When working with audio signals, it is a common practice to use Mel-frequency cepstral coefficients (MFCCs) [3] as features. In our work, we have used a truncated power or log-power spectrum of the signal as features. The main reason behind this choice is motivated by (1) the shape of the distribution of the samples in the high-dimensional space; and (2) the detection of a whistle signal at every sampling point. If we were to change the problem to identify particular patterns of whistle signals, then MFCCs would have been our primary choice as the feature extractor. Figure 3 shows the distribution of the samples in 2D for datasets 1, 5, 7, and 8 using t-Distributed Stochastic Neighbor Embedding (t-SNE) [6]. The distribution of the samples in dataset 1 (Fig. 3a) is clearly linearly separable, therefore, we have obtained 100 % accuracy in the first row of Tables 2, 3, and 4. Figure 3b shows the distribution of the samples of the dataset 5. The approach 2 has found solutions with 94.84 % and 96.26 % (Tables 3 and 4) accuracies, but the frequency/band-pass filter approach has shown slightly inferior (Table 2 fifth row) performance. The main reason behind the drop of performance for this approach is that it uses the frequency of the highest magnitude. When we collected samples for the dataset 5, we had explicitly whistled with less strength. Therefore, the energies of the whistle signal may not have enough strength to overcome the energies of the ambient sounds. Our second approach has managed to learn a statistically significant classifier for dataset 5. Figure 3c and d show the distribution of 4 % (approximately 4000) of the samples in the datasets 7 and 8. These were the hardest datasets that we had collected. Tables 3 and 4 show that approach 2 has found better solutions than approach 1 (Table 2 last row). Both approaches are fast enough to be executed in real-time on the NAO (Intel Atom Z530 1.6 GHz). The audio capture and FFT takes 2.4 ms. The whistle detection using approach 1 adds 0.1 ms, approach 2 adds 0.27 ms. Overall, our findings conclude that approach 2 has outperformed approach 1, and is suitable for practical usage.

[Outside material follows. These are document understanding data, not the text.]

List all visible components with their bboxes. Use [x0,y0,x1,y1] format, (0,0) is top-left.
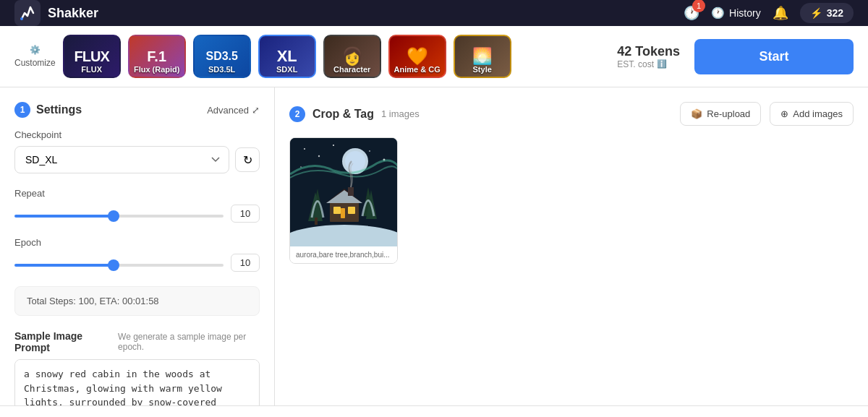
sliders-icon: ⚙️ [30,45,41,55]
notification-bell[interactable]: 🕐 1 [684,5,699,21]
epoch-section: Epoch 10 [14,237,260,272]
est-cost: EST. cost ℹ️ [617,59,680,69]
svg-rect-21 [348,207,355,214]
model-flux-rapid-label: Flux (Rapid) [129,65,184,74]
history-label: History [729,7,761,19]
cabin-scene-svg [290,138,397,246]
crop-bar: Cropping Focus ▾ Crop size 1024*1024 ▾ T… [0,405,868,417]
epoch-slider-row: 10 [14,254,260,272]
crop-tag-title: 2 Crop & Tag 1 images [289,106,420,122]
notification-button[interactable]: 🔔 [773,5,788,21]
model-tab-character[interactable]: 👩 Character [323,35,381,78]
add-images-label: Add images [793,108,843,119]
expand-icon: ⤢ [252,105,260,116]
logo-icon [14,0,41,26]
step-2-badge: 2 [289,106,305,122]
model-tab-anime[interactable]: 🧡 Anime & CG [388,35,446,78]
right-actions: 📦 Re-upload ⊕ Add images [680,102,854,126]
images-count: 1 images [381,108,420,119]
header: Shakker 🕐 1 🕐 History 🔔 ⚡ 322 [0,0,868,26]
header-right: 🕐 1 🕐 History 🔔 ⚡ 322 [684,3,854,23]
svg-point-8 [369,150,370,152]
info-icon: ℹ️ [657,59,667,69]
crop-tag-label: Crop & Tag [312,108,374,121]
tokens-info: 42 Tokens EST. cost ℹ️ [617,44,680,69]
settings-title: 1 Settings [14,102,82,118]
model-anime-label: Anime & CG [390,65,445,74]
sample-prompt-hint: We generate a sample image per epoch. [118,332,260,352]
checkpoint-select[interactable]: SD_XL [14,146,229,173]
image-tags: aurora,bare tree,branch,bui... [290,246,397,263]
svg-rect-14 [315,218,318,225]
settings-panel: 1 Settings Advanced ⤢ Checkpoint SD_XL ↻… [0,87,275,405]
checkpoint-label: Checkpoint [14,129,260,140]
add-images-button[interactable]: ⊕ Add images [770,102,854,126]
model-tab-flux[interactable]: FLUX FLUX [63,35,121,78]
svg-rect-22 [341,208,345,218]
steps-info-text: Total Steps: 100, ETA: 00:01:58 [27,296,159,306]
refresh-button[interactable]: ↻ [235,147,260,172]
lightning-icon: ⚡ [810,7,822,19]
repeat-slider[interactable] [14,215,224,218]
model-tab-sd35[interactable]: SD3.5 SD3.5L [193,35,251,78]
sample-prompt-header: Sample Image Prompt We generate a sample… [14,330,260,353]
customize-label: Customize [14,58,56,68]
model-character-label: Character [325,65,380,74]
model-flux-label: FLUX [64,65,119,74]
logo-text: Shakker [48,6,98,21]
history-icon: 🕐 [711,7,725,20]
logo: Shakker [14,0,98,26]
model-style-label: Style [455,65,510,74]
tokens-count: 322 [827,7,843,19]
svg-point-1 [20,17,23,20]
image-thumbnail [290,138,397,246]
prompt-textarea[interactable]: a snowy red cabin in the woods at Christ… [14,359,260,405]
step-1-badge: 1 [14,102,30,118]
model-sd35-label: SD3.5L [195,65,250,74]
model-tab-style[interactable]: 🌅 Style [454,35,511,78]
settings-header: 1 Settings Advanced ⤢ [14,102,260,118]
model-tab-sdxl[interactable]: XL SDXL [258,35,316,78]
repeat-section: Repeat 10 [14,188,260,223]
tokens-amount: 42 Tokens [617,44,680,59]
repeat-slider-container [14,208,224,220]
start-button[interactable]: Start [694,39,854,74]
epoch-slider-container [14,257,224,269]
upload-icon: 📦 [691,108,702,119]
image-card[interactable]: 1024*1024 [289,137,398,264]
svg-point-4 [345,151,365,171]
model-bar: ⚙️ Customize FLUX FLUX F.1 Flux (Rapid) … [0,26,868,87]
repeat-label: Repeat [14,188,260,199]
settings-label: Settings [36,103,82,116]
model-tab-flux-rapid[interactable]: F.1 Flux (Rapid) [128,35,186,78]
reupload-button[interactable]: 📦 Re-upload [680,102,761,126]
est-label: EST. cost [617,59,654,69]
steps-info: Total Steps: 100, ETA: 00:01:58 [14,286,260,316]
crop-tag-panel: 2 Crop & Tag 1 images 📦 Re-upload ⊕ Add … [275,87,868,405]
svg-rect-0 [14,0,41,26]
tokens-button[interactable]: ⚡ 322 [800,3,854,23]
sample-prompt-title: Sample Image Prompt [14,330,111,353]
tokens-action-area: 42 Tokens EST. cost ℹ️ Start [617,39,854,74]
epoch-slider[interactable] [14,264,224,267]
advanced-button[interactable]: Advanced ⤢ [207,105,260,116]
refresh-icon: ↻ [243,153,252,167]
image-grid: 1024*1024 [289,137,854,264]
checkpoint-row: SD_XL ↻ [14,146,260,173]
history-button[interactable]: 🕐 History [711,7,761,20]
repeat-value: 10 [231,205,260,223]
model-sdxl-label: SDXL [260,65,315,74]
svg-point-5 [304,148,305,150]
customize-button[interactable]: ⚙️ Customize [14,45,56,68]
repeat-slider-row: 10 [14,205,260,223]
epoch-value: 10 [231,254,260,272]
svg-point-6 [318,155,320,157]
advanced-label: Advanced [207,105,249,116]
bell-icon: 🔔 [773,6,788,20]
main-content: 1 Settings Advanced ⤢ Checkpoint SD_XL ↻… [0,87,868,405]
model-tabs-area: ⚙️ Customize FLUX FLUX F.1 Flux (Rapid) … [14,35,617,78]
epoch-label: Epoch [14,237,260,248]
svg-rect-20 [333,207,341,214]
svg-point-7 [333,145,334,146]
crop-tag-header: 2 Crop & Tag 1 images 📦 Re-upload ⊕ Add … [289,102,854,126]
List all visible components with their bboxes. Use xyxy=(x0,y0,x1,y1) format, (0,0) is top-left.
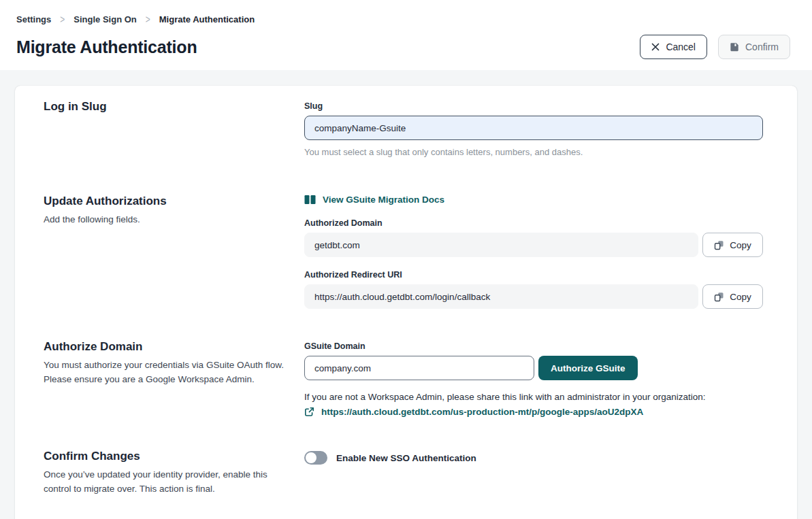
external-link-icon xyxy=(304,407,314,417)
breadcrumb-single-sign-on[interactable]: Single Sign On xyxy=(74,14,136,24)
section-heading-confirm-changes: Confirm Changes xyxy=(44,450,284,463)
chevron-right-icon: > xyxy=(146,13,150,25)
workspace-admin-note: If you are not a Workspace Admin, please… xyxy=(304,392,763,402)
authorize-domain-description: You must authorize your credentials via … xyxy=(44,358,284,387)
slug-input[interactable] xyxy=(304,116,763,140)
redirect-uri-label: Authorized Redirect URI xyxy=(304,270,763,280)
redirect-uri-value xyxy=(304,284,698,309)
section-heading-authorize-domain: Authorize Domain xyxy=(44,340,284,354)
toggle-knob xyxy=(306,452,316,463)
slug-field-label: Slug xyxy=(304,101,763,111)
confirm-changes-description: Once you’ve updated your identity provid… xyxy=(44,468,284,497)
copy-icon xyxy=(714,240,724,250)
breadcrumb-settings[interactable]: Settings xyxy=(16,14,51,24)
copy-authorized-domain-button[interactable]: Copy xyxy=(702,233,763,257)
page-header: Settings > Single Sign On > Migrate Auth… xyxy=(0,0,812,70)
confirm-button-label: Confirm xyxy=(745,41,779,52)
book-icon xyxy=(304,195,316,205)
chevron-right-icon: > xyxy=(60,13,65,25)
page-content: Log in Slug Slug You must select a slug … xyxy=(0,70,812,519)
enable-sso-toggle[interactable] xyxy=(304,451,327,465)
gsuite-migration-docs-link[interactable]: View GSuite Migration Docs xyxy=(304,195,444,205)
cancel-button-label: Cancel xyxy=(666,41,696,52)
gsuite-domain-input[interactable] xyxy=(304,356,534,380)
header-actions: Cancel Confirm xyxy=(640,35,790,59)
update-authorizations-description: Add the following fields. xyxy=(44,213,284,227)
cancel-button[interactable]: Cancel xyxy=(640,35,707,59)
authorize-gsuite-button[interactable]: Authorize GSuite xyxy=(538,356,638,380)
copy-button-label: Copy xyxy=(730,292,751,302)
enable-sso-toggle-label: Enable New SSO Authentication xyxy=(336,453,476,463)
migrate-auth-card: Log in Slug Slug You must select a slug … xyxy=(15,86,797,519)
section-heading-login-slug: Log in Slug xyxy=(44,100,284,114)
section-update-authorizations: Update Authorizations Add the following … xyxy=(44,195,763,309)
section-heading-update-authorizations: Update Authorizations xyxy=(44,195,284,208)
section-confirm-changes: Confirm Changes Once you’ve updated your… xyxy=(44,450,763,497)
authorized-domain-value xyxy=(304,233,698,257)
copy-redirect-uri-button[interactable]: Copy xyxy=(702,284,763,309)
copy-icon xyxy=(714,292,724,302)
section-login-slug: Log in Slug Slug You must select a slug … xyxy=(44,100,763,157)
authorized-domain-label: Authorized Domain xyxy=(304,218,763,228)
copy-button-label: Copy xyxy=(730,240,751,250)
slug-help-text: You must select a slug that only contain… xyxy=(304,147,763,157)
admin-share-link[interactable]: https://auth.cloud.getdbt.com/us-product… xyxy=(321,407,643,417)
breadcrumb: Settings > Single Sign On > Migrate Auth… xyxy=(16,14,790,24)
confirm-button[interactable]: Confirm xyxy=(718,35,790,59)
close-icon xyxy=(651,43,660,51)
gsuite-domain-label: GSuite Domain xyxy=(304,341,763,351)
page-title: Migrate Authentication xyxy=(16,37,197,57)
breadcrumb-migrate-authentication: Migrate Authentication xyxy=(159,14,255,24)
section-authorize-domain: Authorize Domain You must authorize your… xyxy=(44,340,763,417)
save-icon xyxy=(730,42,739,52)
gsuite-migration-docs-link-label: View GSuite Migration Docs xyxy=(323,195,444,205)
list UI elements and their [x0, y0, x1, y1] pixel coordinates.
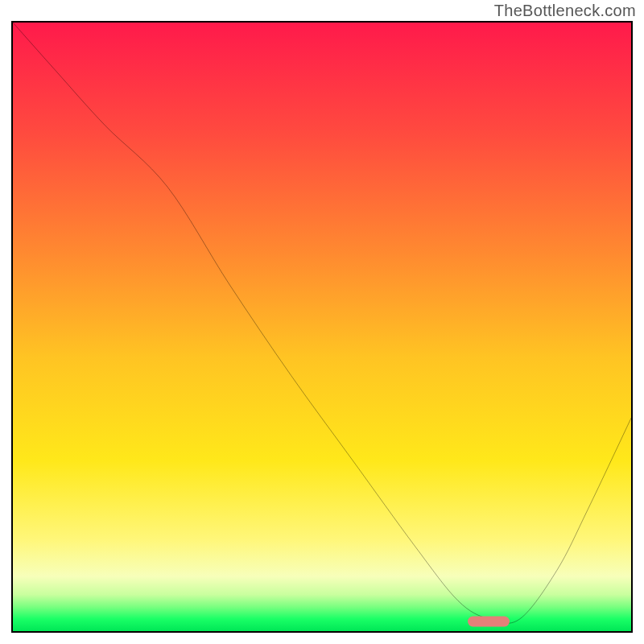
- curve-path: [13, 23, 631, 623]
- optimal-range-marker: [468, 616, 510, 626]
- bottleneck-curve-line: [13, 23, 631, 631]
- plot-frame: [11, 21, 633, 633]
- watermark-text: TheBottleneck.com: [494, 2, 636, 20]
- chart-container: TheBottleneck.com: [0, 0, 644, 644]
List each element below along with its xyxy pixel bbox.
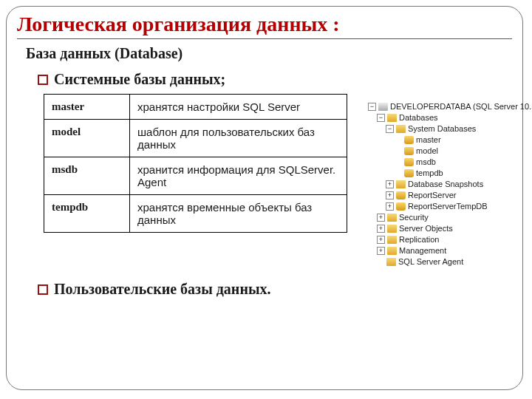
bullet-icon [38, 75, 48, 85]
database-icon [404, 169, 414, 177]
db-desc: хранится информация для SQLServer. Agent [130, 157, 347, 195]
bullet-icon [38, 284, 48, 295]
content-row: master хранятся настройки SQL Server mod… [44, 94, 512, 267]
section-system-db: Системные базы данных; [38, 71, 512, 88]
tree-folder[interactable]: +ReportServer [368, 190, 512, 201]
minus-icon[interactable]: − [386, 125, 394, 133]
tree-sysdb-node[interactable]: − System Databases [368, 123, 512, 134]
tree-folder[interactable]: SQL Server Agent [368, 256, 512, 267]
minus-icon[interactable]: − [368, 103, 376, 111]
server-icon [378, 103, 388, 111]
table-row: model шаблон для пользовательских баз да… [44, 120, 347, 157]
tree-label: SQL Server Agent [398, 256, 463, 267]
tree-folder[interactable]: +Server Objects [368, 223, 512, 234]
db-name: master [44, 95, 130, 120]
tree-folder[interactable]: +ReportServerTempDB [368, 201, 512, 212]
tree-folder[interactable]: +Replication [368, 234, 512, 245]
tree-db-item[interactable]: master [368, 134, 512, 146]
tree-label: System Databases [408, 123, 476, 134]
db-name: tempdb [44, 195, 130, 233]
db-name: model [44, 120, 130, 157]
database-icon [404, 136, 414, 144]
section2-label: Пользовательские базы данных. [54, 281, 271, 298]
folder-icon [396, 180, 406, 188]
tree-label: Security [399, 212, 429, 223]
tree-folder[interactable]: +Database Snapshots [368, 179, 512, 190]
tree-label: model [416, 146, 438, 157]
db-desc: шаблон для пользовательских баз данных [130, 120, 347, 157]
database-icon [396, 202, 406, 211]
section-user-db: Пользовательские базы данных. [38, 281, 512, 298]
db-desc: хранятся временные объекты баз данных [130, 195, 347, 233]
tree-databases-node[interactable]: − Databases [368, 112, 512, 123]
page-title: Логическая организация данных : [17, 13, 512, 39]
database-icon [404, 147, 414, 155]
tree-label: tempdb [416, 168, 443, 179]
folder-icon [387, 236, 397, 244]
tree-label: Management [399, 245, 446, 256]
tree-server-node[interactable]: − DEVELOPERDATABA (SQL Server 10.5 [368, 101, 512, 112]
tree-label: Database Snapshots [408, 179, 483, 190]
section1-label: Системные базы данных; [54, 71, 225, 88]
table-row: master хранятся настройки SQL Server [44, 95, 347, 120]
folder-icon [387, 214, 397, 222]
slide-frame: Логическая организация данных : База дан… [6, 6, 523, 390]
plus-icon[interactable]: + [386, 191, 394, 200]
system-db-table: master хранятся настройки SQL Server mod… [44, 94, 347, 233]
folder-icon [386, 258, 396, 266]
folder-icon [387, 247, 397, 255]
db-desc: хранятся настройки SQL Server [130, 95, 347, 120]
plus-icon[interactable]: + [386, 180, 394, 188]
tree-label: DEVELOPERDATABA (SQL Server 10.5 [390, 101, 532, 112]
table-row: tempdb хранятся временные объекты баз да… [44, 195, 347, 233]
db-name: msdb [44, 157, 130, 195]
tree-folder[interactable]: +Management [368, 245, 512, 256]
tree-label: ReportServerTempDB [408, 201, 488, 212]
tree-label: master [416, 134, 441, 146]
folder-icon [396, 125, 406, 133]
folder-icon [387, 225, 397, 233]
subtitle: База данных (Database) [26, 45, 512, 62]
tree-folder[interactable]: +Security [368, 212, 512, 223]
plus-icon[interactable]: + [377, 236, 385, 244]
tree-db-item[interactable]: model [368, 146, 512, 157]
tree-label: Databases [399, 112, 438, 123]
folder-icon [387, 114, 397, 122]
plus-icon[interactable]: + [377, 214, 385, 222]
table-row: msdb хранится информация для SQLServer. … [44, 157, 347, 195]
tree-db-item[interactable]: tempdb [368, 168, 512, 179]
plus-icon[interactable]: + [377, 225, 385, 233]
object-explorer-tree[interactable]: − DEVELOPERDATABA (SQL Server 10.5 − Dat… [368, 94, 512, 267]
database-icon [396, 191, 406, 200]
database-icon [404, 158, 414, 166]
minus-icon[interactable]: − [377, 114, 385, 122]
tree-db-item[interactable]: msdb [368, 157, 512, 168]
tree-label: Replication [399, 234, 439, 245]
plus-icon[interactable]: + [377, 247, 385, 255]
plus-icon[interactable]: + [386, 202, 394, 211]
tree-label: msdb [416, 157, 436, 168]
tree-label: Server Objects [399, 223, 453, 234]
tree-label: ReportServer [408, 190, 456, 201]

For approach 1, as a future work, we have considered attempts to learn the frequency profile of the noise in the signal. The method takes the ordering of the samples into account, and rather than computing the frequency of maximum amplitude, computes the frequency with the highest impulse; a characteristic of most whistles is that they usually cause a large difference in a particular frequency in a short period of time. This method accomplishes this by computing a normalization vector \(\mathbf{v }\) such that \(\mathbf{v }_{t} \odot \mathbf{x }_{t} = \varvec{1}\). The frequency impulse is then obtained by computing \(\mathbf{v }_{t-1} \odot \mathbf{x }_{t} = \mathbf{w }\). The vector \(\mathbf{v }\) is then adjusted such that \(\mathbf{v }_{t} = \alpha \mathbf{v }_{t-1} + (1-\alpha )\frac{1}{\mathbf{x }_{t-1}}\), where \(\alpha \) is a resistance factor that determines how easily \(\mathbf{v }\) conforms to the new environment. We can then determine if frequencies within the range \(F \pm \beta \) have experienced a sufficient impulse between \(\mathbf{x }_{t-1}\) and \(\mathbf{x }_{t}\).

6 Conclusion

We have presented two approaches to identify an existence of a whistle sound on a NAO robot in various noisy environments using one, two, and four microphone channels. The first approach is based on a frequency/band-pass filter, whereas the second approach is based on logistic regression. The results show that the robot will be able to identify the whistle reliability even in very noisy environments. Even though both approaches are real-time compatible on predictions, the second approach has outperformed the first approach in all datasets and combined datasets and it is the most suitable method for practical usage. In future, we are planning to conduct classification using a multi-layer perceptron and support vector machines [2], and to extend our work to recognize different whistle patterns. We also plan to use the approach to improve robot localization.